**What the task asks**. Show each line of the records below where the word "label" occurs.

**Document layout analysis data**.

══════════

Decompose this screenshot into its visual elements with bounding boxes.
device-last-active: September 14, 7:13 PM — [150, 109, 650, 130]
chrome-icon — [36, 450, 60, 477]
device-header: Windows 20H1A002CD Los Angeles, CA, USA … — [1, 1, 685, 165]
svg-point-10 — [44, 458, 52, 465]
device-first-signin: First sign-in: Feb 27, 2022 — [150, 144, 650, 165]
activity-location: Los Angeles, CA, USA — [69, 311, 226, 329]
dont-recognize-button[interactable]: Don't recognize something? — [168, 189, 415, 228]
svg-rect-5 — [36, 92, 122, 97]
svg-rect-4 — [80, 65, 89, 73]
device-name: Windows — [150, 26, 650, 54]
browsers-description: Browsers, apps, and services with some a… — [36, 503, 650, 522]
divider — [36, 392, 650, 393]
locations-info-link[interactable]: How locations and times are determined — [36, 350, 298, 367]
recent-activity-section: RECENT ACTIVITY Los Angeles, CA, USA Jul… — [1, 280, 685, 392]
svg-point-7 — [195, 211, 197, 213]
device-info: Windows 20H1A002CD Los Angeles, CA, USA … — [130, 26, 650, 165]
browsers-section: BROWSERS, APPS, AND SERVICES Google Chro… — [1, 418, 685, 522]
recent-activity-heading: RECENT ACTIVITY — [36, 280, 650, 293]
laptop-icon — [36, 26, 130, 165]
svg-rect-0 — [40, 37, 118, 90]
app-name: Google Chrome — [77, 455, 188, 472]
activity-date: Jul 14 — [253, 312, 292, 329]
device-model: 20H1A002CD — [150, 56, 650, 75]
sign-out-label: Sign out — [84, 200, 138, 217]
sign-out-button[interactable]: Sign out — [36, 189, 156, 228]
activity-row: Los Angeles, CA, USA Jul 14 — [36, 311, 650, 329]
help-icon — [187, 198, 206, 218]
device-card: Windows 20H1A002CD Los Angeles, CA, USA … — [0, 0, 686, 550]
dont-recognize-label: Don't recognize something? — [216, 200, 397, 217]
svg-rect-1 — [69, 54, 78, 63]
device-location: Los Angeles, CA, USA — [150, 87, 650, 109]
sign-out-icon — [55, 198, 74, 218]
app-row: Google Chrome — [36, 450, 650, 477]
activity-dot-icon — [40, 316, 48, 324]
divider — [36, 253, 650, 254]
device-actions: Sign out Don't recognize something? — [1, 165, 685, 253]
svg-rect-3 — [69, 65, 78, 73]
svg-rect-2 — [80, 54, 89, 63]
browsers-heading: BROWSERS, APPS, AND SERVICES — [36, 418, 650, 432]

══════════

**Solution to this task**.
sign-out-label: Sign out — [84, 200, 138, 217]
dont-recognize-label: Don't recognize something? — [216, 200, 397, 217]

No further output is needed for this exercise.